--- GIVEN DATA Enclosed Below ---

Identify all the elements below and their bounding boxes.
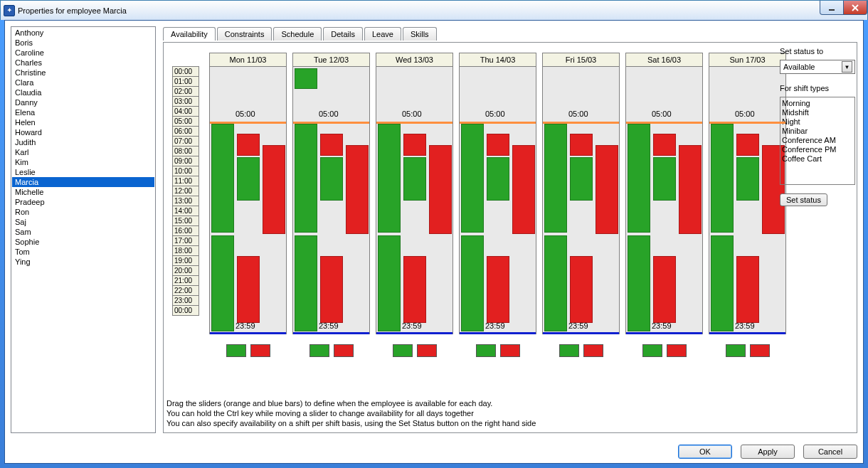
availability-block[interactable] xyxy=(487,157,509,201)
employee-item[interactable]: Ying xyxy=(12,257,154,267)
unavailable-block[interactable] xyxy=(653,134,676,156)
availability-block[interactable] xyxy=(461,124,484,233)
unavailable-block[interactable] xyxy=(570,256,593,323)
unavailable-block[interactable] xyxy=(570,134,593,156)
availability-start-slider[interactable] xyxy=(460,122,536,124)
employee-item[interactable]: Kim xyxy=(12,157,154,167)
employee-list[interactable]: AnthonyBorisCarolineCharlesChristineClar… xyxy=(11,26,156,433)
day-body[interactable]: 05:0023:59 xyxy=(459,67,536,334)
availability-end-slider[interactable] xyxy=(293,332,369,334)
employee-item[interactable]: Claudia xyxy=(12,87,154,97)
employee-item[interactable]: Saj xyxy=(12,217,154,227)
apply-button[interactable]: Apply xyxy=(741,445,795,459)
availability-end-slider[interactable] xyxy=(210,332,286,334)
day-body[interactable]: 05:0023:59 xyxy=(709,67,786,334)
unavailable-block[interactable] xyxy=(736,134,759,156)
availability-start-slider[interactable] xyxy=(293,122,369,124)
unavailable-block[interactable] xyxy=(346,145,369,234)
availability-end-slider[interactable] xyxy=(709,332,785,334)
unavailable-block[interactable] xyxy=(403,256,426,323)
availability-end-slider[interactable] xyxy=(376,332,452,334)
ok-button[interactable]: OK xyxy=(678,445,732,459)
employee-item[interactable]: Ron xyxy=(12,207,154,217)
availability-block[interactable] xyxy=(461,235,484,331)
availability-block[interactable] xyxy=(711,235,734,331)
employee-item[interactable]: Sam xyxy=(12,227,154,237)
shift-type-item[interactable]: Conference AM xyxy=(782,136,853,145)
day-body[interactable]: 05:0023:59 xyxy=(625,67,703,334)
unavailable-block[interactable] xyxy=(320,256,343,323)
availability-block[interactable] xyxy=(628,124,650,233)
day-body[interactable]: 05:0023:59 xyxy=(376,67,453,334)
availability-block[interactable] xyxy=(211,124,234,233)
unavailable-block[interactable] xyxy=(596,145,618,234)
tab-constraints[interactable]: Constraints xyxy=(217,27,272,41)
employee-item[interactable]: Anthony xyxy=(12,28,154,38)
close-button[interactable] xyxy=(843,1,867,15)
shift-type-item[interactable]: Coffee Cart xyxy=(782,154,853,164)
availability-end-slider[interactable] xyxy=(626,332,702,334)
availability-block[interactable] xyxy=(711,124,734,233)
availability-block[interactable] xyxy=(378,124,401,233)
unavailable-block[interactable] xyxy=(487,134,509,156)
availability-block[interactable] xyxy=(570,157,593,201)
availability-block[interactable] xyxy=(544,124,567,233)
availability-start-slider[interactable] xyxy=(709,122,785,124)
availability-start-slider[interactable] xyxy=(626,122,702,124)
availability-block[interactable] xyxy=(736,157,759,201)
employee-item[interactable]: Michelle xyxy=(12,187,154,197)
employee-item[interactable]: Boris xyxy=(12,38,154,48)
shift-type-item[interactable]: Morning xyxy=(782,99,853,108)
availability-block[interactable] xyxy=(320,157,343,201)
availability-end-slider[interactable] xyxy=(460,332,536,334)
tab-skills[interactable]: Skills xyxy=(403,27,437,41)
employee-item[interactable]: Helen xyxy=(12,117,154,127)
cancel-button[interactable]: Cancel xyxy=(803,445,857,459)
status-dropdown[interactable]: Available ▼ xyxy=(780,60,855,74)
employee-item[interactable]: Christine xyxy=(12,68,154,78)
availability-block[interactable] xyxy=(295,124,317,233)
employee-item[interactable]: Danny xyxy=(12,97,154,107)
day-body[interactable]: 05:0023:59 xyxy=(542,67,620,334)
employee-item[interactable]: Karl xyxy=(12,147,154,157)
availability-start-slider[interactable] xyxy=(210,122,286,124)
employee-item[interactable]: Marcia xyxy=(12,177,154,187)
employee-item[interactable]: Pradeep xyxy=(12,197,154,207)
availability-block[interactable] xyxy=(378,235,401,331)
unavailable-block[interactable] xyxy=(653,256,676,323)
tab-leave[interactable]: Leave xyxy=(364,27,401,41)
set-status-button[interactable]: Set status xyxy=(780,193,827,206)
shift-type-item[interactable]: Midshift xyxy=(782,108,853,117)
employee-item[interactable]: Leslie xyxy=(12,167,154,177)
tab-details[interactable]: Details xyxy=(323,27,363,41)
availability-block[interactable] xyxy=(544,235,567,331)
tab-availability[interactable]: Availability xyxy=(163,27,216,41)
availability-block[interactable] xyxy=(211,235,234,331)
unavailable-block[interactable] xyxy=(263,145,285,234)
employee-item[interactable]: Tom xyxy=(12,247,154,257)
shift-types-list[interactable]: MorningMidshiftNightMinibarConference AM… xyxy=(780,97,855,185)
unavailable-block[interactable] xyxy=(679,145,702,234)
employee-item[interactable]: Howard xyxy=(12,127,154,137)
unavailable-block[interactable] xyxy=(320,134,343,156)
availability-block[interactable] xyxy=(295,235,317,331)
unavailable-block[interactable] xyxy=(403,134,426,156)
employee-item[interactable]: Judith xyxy=(12,137,154,147)
availability-block[interactable] xyxy=(403,157,426,201)
unavailable-block[interactable] xyxy=(237,134,260,156)
availability-end-slider[interactable] xyxy=(543,332,619,334)
day-body[interactable]: 05:0023:59 xyxy=(209,67,287,334)
employee-item[interactable]: Sophie xyxy=(12,237,154,247)
unavailable-block[interactable] xyxy=(512,145,535,234)
day-body[interactable]: 05:0023:59 xyxy=(292,67,370,334)
availability-block[interactable] xyxy=(295,68,317,89)
employee-item[interactable]: Elena xyxy=(12,107,154,117)
employee-item[interactable]: Clara xyxy=(12,78,154,87)
shift-type-item[interactable]: Conference PM xyxy=(782,145,853,154)
minimize-button[interactable] xyxy=(820,1,844,15)
employee-item[interactable]: Charles xyxy=(12,58,154,68)
availability-block[interactable] xyxy=(653,157,676,201)
employee-item[interactable]: Caroline xyxy=(12,48,154,58)
unavailable-block[interactable] xyxy=(487,256,509,323)
unavailable-block[interactable] xyxy=(237,256,260,323)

--- End of Enclosed GIVEN DATA ---

**TASK INSTRUCTIONS**:
Your answer should be a single number: the count of lines in the data that include the word "status".

**EXERCISE SOLUTION**:
2